Are you looking for an affordable adventure for your family? Check out our travel deals page, powered by ShermansTravel.
5. Price shop for hotels
Also, avoid unpleasant surprises by looking at this article: “12 Tips for Avoiding Ridiculous Hotel Fees.”
6. Consider a hostel
Hostel lodging varies. You might book a private room and bath, a shared room and bath, or some combination of those. It might seem like a hassle to figure out how hostels work, but lodging priced from $22 a night makes it worth many people’s time. Scope out options on a site like HostelBookers and Hostelworld.
7. Rent a house, room or apartment
You have plenty of private space, and the prices are often surprisingly low. I’ve rented entire homes for less than half the price of a hotel room. When traveling internationally, you also can often get a richer experience of the culture by renting homes or rooms from individuals rather than going to a large hotel chain.
For many more ideas about lodging deals, check out “10 Ways to Score Free Lodging for Your Next Vacation.”
8. Eat in
Dining is a major expense on any vacation. One of the reasons I enjoy renting a home is because most have full kitchens, so I can eat in and save big. Even if I’m staying in a hotel, though, I try to book a room with a small refrigerator.
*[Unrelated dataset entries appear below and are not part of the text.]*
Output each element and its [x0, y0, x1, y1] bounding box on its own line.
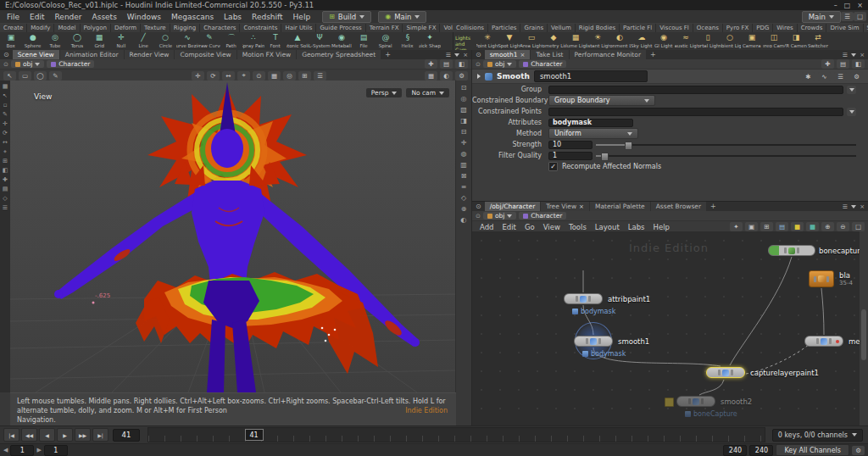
node-input-flag[interactable]	[586, 338, 588, 344]
tools-icon[interactable]: ✦	[730, 222, 743, 231]
new-tab-button[interactable]: +	[647, 50, 659, 59]
node-blast[interactable]: bla 35-4	[809, 270, 848, 281]
select-icon[interactable]: ↖	[3, 92, 8, 100]
shade-mode-icon[interactable]: ▧	[460, 106, 467, 114]
network-menu-item[interactable]: View	[539, 223, 565, 231]
settings-icon[interactable]: ⚙	[455, 71, 468, 81]
panel-icon[interactable]: ▤	[837, 59, 849, 69]
contrast-icon[interactable]: ◐	[461, 216, 467, 225]
axis-icon[interactable]: ✛	[461, 139, 467, 147]
panel-icon[interactable]: ▤	[3, 186, 8, 193]
shelf-tool[interactable]: ✎ Draw Curve	[198, 32, 220, 51]
filter-quality-slider-handle[interactable]	[601, 153, 609, 161]
range-step-back-icon[interactable]: ◀	[3, 447, 8, 453]
shelf-tab[interactable]: Simple FX	[403, 24, 440, 32]
help-icon[interactable]: □	[854, 12, 866, 21]
strength-input[interactable]: 10	[548, 141, 593, 149]
constrained-points-input[interactable]	[548, 108, 843, 116]
shelf-tool[interactable]: ⇄ Switcher	[807, 32, 829, 51]
shelf-tool[interactable]: @ Spiral	[375, 32, 397, 51]
close-tab-icon[interactable]: ×	[579, 203, 584, 210]
scale-icon[interactable]: ↔	[3, 139, 8, 147]
recompute-normals-checkbox[interactable]: ✓	[548, 162, 558, 171]
network-menu-item[interactable]: Edit	[498, 223, 520, 231]
pane-menu-icon[interactable]: ☰	[843, 203, 848, 210]
node-input-flag[interactable]	[784, 247, 787, 253]
node-input-flag[interactable]	[688, 398, 691, 404]
shelf-tool[interactable]: ✳ Point Light	[476, 32, 498, 51]
shelf-tool[interactable]: ≈ Caustic Light	[675, 32, 697, 51]
menu-item[interactable]: Assets	[87, 13, 122, 21]
draw-icon[interactable]: ✎	[3, 111, 8, 119]
node-input-flag[interactable]	[576, 296, 578, 302]
chevron-down-icon[interactable]	[851, 53, 856, 57]
shelf-tab[interactable]: Hair Utils	[281, 24, 316, 32]
network-scrollbar[interactable]	[860, 231, 868, 425]
current-frame-marker[interactable]: 41	[245, 429, 264, 441]
pane-tab[interactable]: Composite View ×	[175, 50, 236, 59]
pin-icon[interactable]: ⊙	[472, 202, 485, 211]
pin-icon[interactable]: ⊙	[472, 50, 485, 59]
shelf-tool[interactable]: ◉ GI Light	[653, 32, 675, 51]
expand-icon[interactable]	[477, 74, 481, 79]
node-output-flag[interactable]	[797, 247, 799, 253]
pin-icon[interactable]: ⊙	[476, 213, 481, 220]
shelf-tab[interactable]: Create	[0, 24, 27, 32]
node-body[interactable]	[809, 270, 834, 287]
shelf-tool[interactable]: ⌒ Path	[220, 32, 242, 51]
network-canvas[interactable]: Indie Edition attribpain	[472, 231, 860, 425]
shelf-tool[interactable]: ▦ Grid	[88, 32, 110, 51]
pane-tab[interactable]: Motion FX View ×	[237, 50, 296, 59]
shelf-tool[interactable]: ◯ Torus	[66, 32, 88, 51]
shelf-tool[interactable]: ▤ File	[353, 32, 375, 51]
shelf-tab[interactable]: Guide Process	[316, 24, 365, 32]
node-output-flag[interactable]	[588, 296, 591, 302]
zoom-out-icon[interactable]: ⊖	[837, 222, 849, 231]
shelf-tab[interactable]: Particle Fl	[620, 24, 656, 32]
shelf-tool[interactable]: ╱ Line	[132, 32, 154, 51]
menu-item[interactable]: Windows	[122, 13, 166, 21]
new-tab-button[interactable]: +	[707, 202, 720, 211]
shelf-tab[interactable]: Texture	[141, 24, 170, 32]
node-output-flag[interactable]	[701, 398, 704, 404]
node-attribpaint1[interactable]: attribpaint1 bodymask	[564, 293, 603, 304]
strength-slider[interactable]	[596, 141, 856, 149]
shelf-tool[interactable]: ▣ Camera	[741, 32, 763, 51]
shelf-tool[interactable]: ✛ Null	[110, 32, 132, 51]
node-body[interactable]	[564, 293, 603, 304]
shelf-tool[interactable]: ☁ Sky Light	[631, 32, 653, 51]
menu-item[interactable]: File	[2, 13, 25, 21]
shelf-tool[interactable]: ● Sphere	[22, 32, 44, 51]
node-output-flag[interactable]	[829, 338, 832, 344]
pane-close-icon[interactable]: ×	[463, 52, 468, 58]
pane-tab[interactable]: Performance Monitor ×	[570, 50, 646, 59]
group-input[interactable]	[548, 86, 843, 94]
node-capturelayerpaint1[interactable]: capturelayerpaint1	[706, 367, 745, 378]
node-body[interactable]	[706, 367, 745, 378]
shelf-tool[interactable]: ▼ Spot Light	[498, 32, 520, 51]
pane-close-icon[interactable]: ×	[860, 52, 865, 58]
node-body[interactable]	[768, 245, 815, 256]
pane-tab[interactable]: Animation Editor ×	[60, 50, 124, 59]
menu-item[interactable]: Redshift	[247, 13, 288, 21]
menu-item[interactable]: Render	[50, 13, 87, 21]
shelf-tool[interactable]: ○ Circle	[154, 32, 176, 51]
filter-quality-input[interactable]: 1	[548, 152, 593, 160]
shelf-tool[interactable]: ○ Ambient Light	[719, 32, 741, 51]
shelf-tab[interactable]: Oceans	[693, 24, 723, 32]
menu-item[interactable]: Megascans	[166, 13, 219, 21]
pane-tab[interactable]: Asset Browser ×	[651, 202, 706, 211]
material-icon[interactable]: ◍	[461, 150, 467, 158]
points-select-button[interactable]	[847, 108, 856, 116]
pin-icon[interactable]: ⊙	[3, 61, 8, 68]
add-icon[interactable]: ✚	[425, 59, 437, 69]
pane-menu-icon[interactable]: ☰	[446, 52, 451, 58]
color-palette-teal-icon[interactable]: ■	[806, 222, 819, 231]
shelf-tab[interactable]: Modify	[27, 24, 54, 32]
constrained-boundary-dropdown[interactable]: Group Boundary	[548, 95, 655, 106]
attributes-input[interactable]: bodymask	[548, 119, 633, 127]
pin-icon[interactable]: ⊙	[0, 50, 13, 59]
network-menu-item[interactable]: Layout	[591, 223, 624, 231]
breadcrumb-node[interactable]: Character	[519, 212, 566, 220]
node-input-flag[interactable]	[816, 338, 819, 344]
When I get to town, I go to the local discount store and stock up on groceries.
When I was in Paris, I used to stop by a tiny grocery every night to buy cheese, crackers and other goodies to have for dinner. Those were some of the most relaxing meals I had there.
9. Think twice about souvenirs
It’s easy to get caught up in the moment and plunk down a lot of cash for knickknacks that end up in your next garage sale. If you must buy a souvenir, avoid buying them at the airport or shops located right next to major tourist sites. Instead, ask locals for recommendations to get the best prices and most authentic art and collectibles. As for trinkets you see in tourist shops, you might find the same products for less at a neighborhood drugstore.
10. Stay with friends
Staying at someone’s home for even one day can save you hundreds of dollars. Of course, this option tends to be easier for singles or couples. Groups and kids might be too much for a friend or relative to handle.
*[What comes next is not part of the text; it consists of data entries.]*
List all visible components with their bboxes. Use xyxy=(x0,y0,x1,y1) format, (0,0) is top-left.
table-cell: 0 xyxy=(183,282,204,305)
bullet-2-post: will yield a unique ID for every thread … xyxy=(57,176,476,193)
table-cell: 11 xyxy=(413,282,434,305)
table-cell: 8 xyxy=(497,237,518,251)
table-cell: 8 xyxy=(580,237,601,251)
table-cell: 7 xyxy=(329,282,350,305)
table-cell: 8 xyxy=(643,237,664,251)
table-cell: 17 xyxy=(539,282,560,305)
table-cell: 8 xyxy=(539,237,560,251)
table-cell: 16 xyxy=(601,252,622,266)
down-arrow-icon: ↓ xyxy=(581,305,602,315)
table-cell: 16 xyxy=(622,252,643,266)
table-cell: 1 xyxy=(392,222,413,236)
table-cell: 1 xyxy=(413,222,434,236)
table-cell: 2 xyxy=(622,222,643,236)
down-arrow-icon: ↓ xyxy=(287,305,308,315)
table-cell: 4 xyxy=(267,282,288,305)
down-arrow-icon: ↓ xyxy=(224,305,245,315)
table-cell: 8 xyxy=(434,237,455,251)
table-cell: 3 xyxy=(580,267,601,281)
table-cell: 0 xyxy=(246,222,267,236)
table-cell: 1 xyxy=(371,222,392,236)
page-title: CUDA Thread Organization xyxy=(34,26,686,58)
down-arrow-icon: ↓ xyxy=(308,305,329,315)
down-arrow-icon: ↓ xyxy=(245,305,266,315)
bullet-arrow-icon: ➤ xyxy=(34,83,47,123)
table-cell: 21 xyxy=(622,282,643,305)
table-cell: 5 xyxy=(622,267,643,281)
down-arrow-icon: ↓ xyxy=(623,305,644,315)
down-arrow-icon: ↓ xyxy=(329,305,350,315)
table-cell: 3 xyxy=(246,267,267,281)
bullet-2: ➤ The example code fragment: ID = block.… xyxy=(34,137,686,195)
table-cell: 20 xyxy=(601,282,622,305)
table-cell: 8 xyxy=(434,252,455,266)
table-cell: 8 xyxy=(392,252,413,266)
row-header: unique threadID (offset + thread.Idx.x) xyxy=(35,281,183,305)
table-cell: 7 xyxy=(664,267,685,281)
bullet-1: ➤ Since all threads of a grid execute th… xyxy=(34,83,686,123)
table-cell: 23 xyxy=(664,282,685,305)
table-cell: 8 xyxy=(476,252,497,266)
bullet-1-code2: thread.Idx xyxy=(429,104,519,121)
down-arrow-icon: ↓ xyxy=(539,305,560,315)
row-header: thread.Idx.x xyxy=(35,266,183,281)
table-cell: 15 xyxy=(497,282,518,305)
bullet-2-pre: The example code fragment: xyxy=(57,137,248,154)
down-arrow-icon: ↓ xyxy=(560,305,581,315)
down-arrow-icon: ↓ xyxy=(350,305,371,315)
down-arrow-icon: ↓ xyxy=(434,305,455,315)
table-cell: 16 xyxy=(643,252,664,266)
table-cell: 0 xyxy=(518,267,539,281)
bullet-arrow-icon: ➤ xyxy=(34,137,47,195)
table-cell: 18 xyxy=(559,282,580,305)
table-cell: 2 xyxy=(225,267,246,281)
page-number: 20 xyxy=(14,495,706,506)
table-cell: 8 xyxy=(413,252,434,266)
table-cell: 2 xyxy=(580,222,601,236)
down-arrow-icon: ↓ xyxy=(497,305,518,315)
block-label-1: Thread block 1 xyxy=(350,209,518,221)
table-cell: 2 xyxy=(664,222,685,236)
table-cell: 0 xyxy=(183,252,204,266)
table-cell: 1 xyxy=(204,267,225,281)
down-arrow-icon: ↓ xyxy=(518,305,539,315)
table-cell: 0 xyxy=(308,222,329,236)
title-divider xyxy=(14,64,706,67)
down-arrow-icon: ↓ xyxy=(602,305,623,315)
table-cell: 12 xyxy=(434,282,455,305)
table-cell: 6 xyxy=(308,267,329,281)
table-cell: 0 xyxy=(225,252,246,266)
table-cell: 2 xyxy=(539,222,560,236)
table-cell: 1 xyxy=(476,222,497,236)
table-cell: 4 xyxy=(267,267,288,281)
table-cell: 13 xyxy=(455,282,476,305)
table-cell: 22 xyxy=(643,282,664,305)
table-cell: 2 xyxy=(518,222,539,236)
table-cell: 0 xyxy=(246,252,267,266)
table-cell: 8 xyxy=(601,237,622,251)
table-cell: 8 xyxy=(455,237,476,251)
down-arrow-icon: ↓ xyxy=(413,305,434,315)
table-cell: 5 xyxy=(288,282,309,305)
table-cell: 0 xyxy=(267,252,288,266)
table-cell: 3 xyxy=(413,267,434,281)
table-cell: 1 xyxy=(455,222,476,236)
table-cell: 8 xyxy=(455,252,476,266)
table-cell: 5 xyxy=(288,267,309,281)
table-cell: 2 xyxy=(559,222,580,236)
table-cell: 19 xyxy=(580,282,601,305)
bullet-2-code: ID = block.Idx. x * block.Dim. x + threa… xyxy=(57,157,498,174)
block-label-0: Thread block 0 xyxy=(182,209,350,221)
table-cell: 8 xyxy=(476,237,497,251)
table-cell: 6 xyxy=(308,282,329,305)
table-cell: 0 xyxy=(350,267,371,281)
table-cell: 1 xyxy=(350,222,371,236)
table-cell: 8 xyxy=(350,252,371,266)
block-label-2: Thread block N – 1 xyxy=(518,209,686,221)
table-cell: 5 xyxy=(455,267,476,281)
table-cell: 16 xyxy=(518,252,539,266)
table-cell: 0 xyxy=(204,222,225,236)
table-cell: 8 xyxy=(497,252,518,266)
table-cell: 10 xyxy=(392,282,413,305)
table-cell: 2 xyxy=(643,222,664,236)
Check well in advance to see if that standing invitation to stay “anytime” is still valid. And bring a thoughtful gift for your host.
My mother-in-law loves the Washington, D.C., area, where I live. She jumps at the chance to house-sit when we are out of town. She gets free lodging, and we get peace of mind knowing someone is here to keep an eye on the house. Plus, she pet-sits for us, so that saves us cash, too.
Of course, not everyone has a friend or relative who needs house-sitting. That’s where matchmaking services for house-sitters and pet-sitters come in handy. Check out sites like Rover.com and Thumbtack.com.
12. Pack light for flights
Airlines often charge travelers a fee to check luggage, so it may pay to pack light when flying.
For advice from a seasoned light-packing traveler, check out Money Talks News founder Stacy Johnson’s tips in “Ask Stacy: How Can You Go to Europe for 10 Days With Just a Carry-On?”
13. Use coupons and discounts
It’s exciting to explore museums, restaurants and nightlife in a new town. But ask the hotel concierge for coupons or specials, or check with locals on ways to save.
I’ve saved 50 percent on everything from dinner theaters to concerts just by cutting coupons out of local newspapers and travel guides. You can also find deals electronically through sites like Restaurant.com and Groupon.